Si corre sulla strade intorno a Roma, per la precisione a Frascati.
Ockers corre la gara della vita, arrivando in solitudine a braccia alzate e lasciando ad oltre un minuto il lussemburghese Schmitz e il solito Derijcke.
E’ una stagione da incorniciare.
La sua maturazione, lenta e costante, lo ha finalmente portato ai vertici di questo sport.
Van Steenbergen nelle classiche e Fausto Coppi nelle corse a tappe sono gli unici che hanno obiettivamente qualcosa più di lui. Ma con tutti gli altri Stan se la gioca alla grande.
Il 1956 conferma la sua posizione di uno dei grandi del “peloton”.
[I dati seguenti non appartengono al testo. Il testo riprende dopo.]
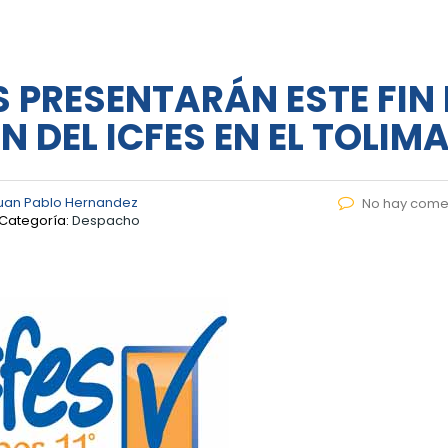
ES PRESENTARÁN ESTE FIN
 DEL ICFES EN EL TOLIM
uan Pablo Hernandez
No hay come
Categoría:
Despacho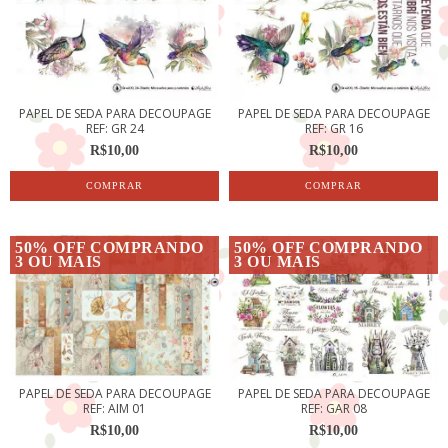
PAPEL DE SEDA PARA DECOUPAGE
PAPEL DE SEDA PARA DECOUPAGE
REF: GR 24
REF: GR 16
R$10,00
R$10,00
50% OFF COMPRANDO
50% OFF COMPRANDO
3 OU MAIS
3 OU MAIS
PAPEL DE SEDA PARA DECOUPAGE
PAPEL DE SEDA PARA DECOUPAGE
REF: AIM 01
REF: GAR 08
R$10,00
R$10,00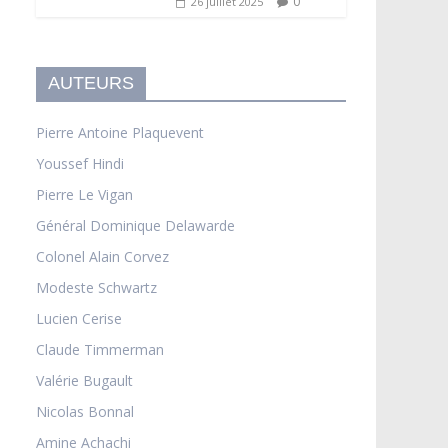
0
26 juillet 2025
AUTEURS
Pierre Antoine Plaquevent
Youssef Hindi
Pierre Le Vigan
Général Dominique Delawarde
Colonel Alain Corvez
Modeste Schwartz
Lucien Cerise
Claude Timmerman
Valérie Bugault
Nicolas Bonnal
Amine Achachi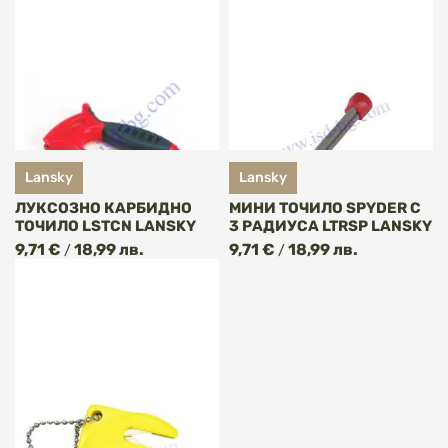
Lansky
Lansky
ЛУКСОЗНО КАРБИДНО
МИНИ ТОЧИЛО SPYDER С
ТОЧИЛО LSTCN LANSKY
3 РАДИУСА LTRSP LANSKY
9,71 €
18,99 лв.
9,71 €
18,99 лв.
/
/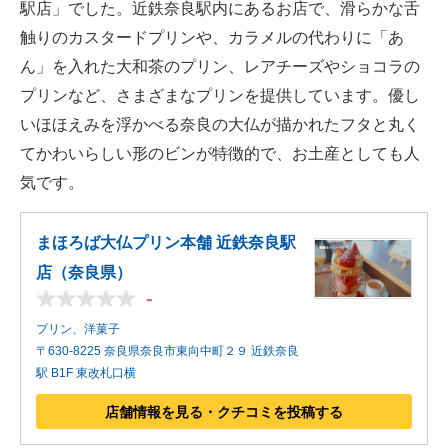
駅店」でした。近鉄奈良駅内にあるお店で、滑らかな舌
触りのカスタードプリンや、カラメルの代わりに「あ
ん」を入れた大和茶のプリン、レアチーズやショコラの
プリンなど、さまざまなプリンを提供しています。優し
いほほえみを浮かべる奈良の大仏が描かれたフタと丸く
てかわいらしい形のビンが特徴的で、お土産としても人
気です。
まほろば大仏プリン本舗 近鉄奈良駅
店（奈良県）
-
プリン、洋菓子
〒630-8225 奈良県奈良市東向中町２９ 近鉄奈良
駅 B1F 東改札口横
店舗情報を見る・クチコミを投稿する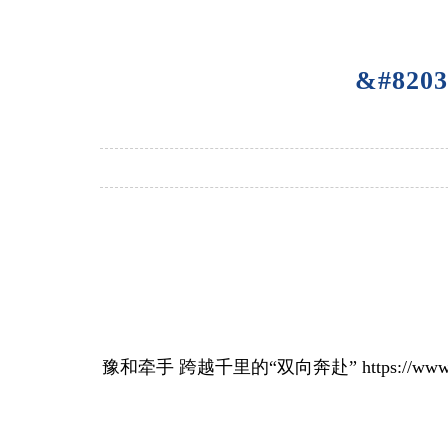
&#82
豫和牵手 跨越千里的“双向奔赴” https://www.hntv.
Ancora tanti eccellenti piazzamenti (spicca il 2° posto al durissimo Giro delle Fiandre) ma soprattutto la sua terza vittoria in una tappa del Tour e per la seconda volta consecutiva il trionfo nella classifica a punti.
Quando corre la manifestazione su pista dove perderà la vita la stagione ciclistica stava ormai volgendo al termine ma Stan Ockers guardava già con grande entusiasmo alla stagione successiva, tanto da fargli confessare all’amico Impanis “Raymond, ho la sensazione che per me il bello deve ancora venire”.
E invece tutto finirà in quella rovinosa caduta, nella sua città e nel velodromo dove era cresciuto.